[Collected data]
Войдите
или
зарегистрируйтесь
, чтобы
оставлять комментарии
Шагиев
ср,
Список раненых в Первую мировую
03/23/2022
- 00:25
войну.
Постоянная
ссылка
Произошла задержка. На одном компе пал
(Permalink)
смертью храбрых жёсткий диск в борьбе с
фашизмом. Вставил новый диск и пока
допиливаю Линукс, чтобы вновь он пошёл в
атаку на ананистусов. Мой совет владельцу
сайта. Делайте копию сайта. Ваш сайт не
==
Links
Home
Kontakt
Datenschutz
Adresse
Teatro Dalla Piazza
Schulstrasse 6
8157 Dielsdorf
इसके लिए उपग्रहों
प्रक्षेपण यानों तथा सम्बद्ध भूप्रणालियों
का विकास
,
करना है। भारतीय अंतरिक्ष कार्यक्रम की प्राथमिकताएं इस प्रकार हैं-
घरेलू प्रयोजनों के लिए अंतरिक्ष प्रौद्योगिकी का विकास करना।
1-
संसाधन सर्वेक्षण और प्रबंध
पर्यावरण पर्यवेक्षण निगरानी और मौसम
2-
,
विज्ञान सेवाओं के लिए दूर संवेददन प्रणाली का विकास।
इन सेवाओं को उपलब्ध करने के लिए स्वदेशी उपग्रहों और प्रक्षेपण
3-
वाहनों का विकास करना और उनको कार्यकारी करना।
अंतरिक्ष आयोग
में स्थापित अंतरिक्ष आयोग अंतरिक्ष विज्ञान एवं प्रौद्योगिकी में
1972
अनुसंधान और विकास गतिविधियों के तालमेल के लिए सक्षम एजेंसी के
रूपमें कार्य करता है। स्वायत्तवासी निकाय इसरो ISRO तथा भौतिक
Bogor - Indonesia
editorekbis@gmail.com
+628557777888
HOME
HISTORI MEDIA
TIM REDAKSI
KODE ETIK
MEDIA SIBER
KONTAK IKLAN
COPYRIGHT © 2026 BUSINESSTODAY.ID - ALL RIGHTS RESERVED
---
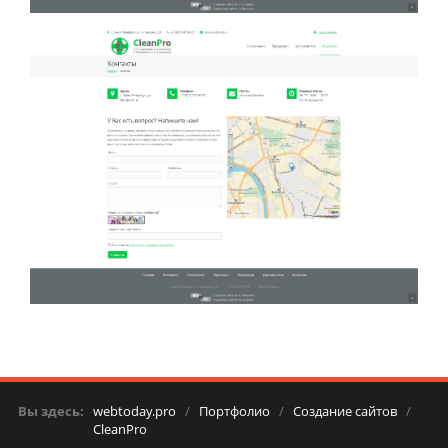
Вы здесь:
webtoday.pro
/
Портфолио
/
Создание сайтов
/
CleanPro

Directions —
Return only the lines between the one holding "смертью храбрых жёсткий диск в борьбе с" and the one holding "сайта. Делайте копию сайта. Ваш сайт не", inclusive, exactly as they appear above.

Exercise result —
смертью храбрых жёсткий диск в борьбе с
фашизмом. Вставил новый диск и пока
допиливаю Линукс, чтобы вновь он пошёл в
атаку на ананистусов. Мой совет владельцу
сайта. Делайте копию сайта. Ваш сайт не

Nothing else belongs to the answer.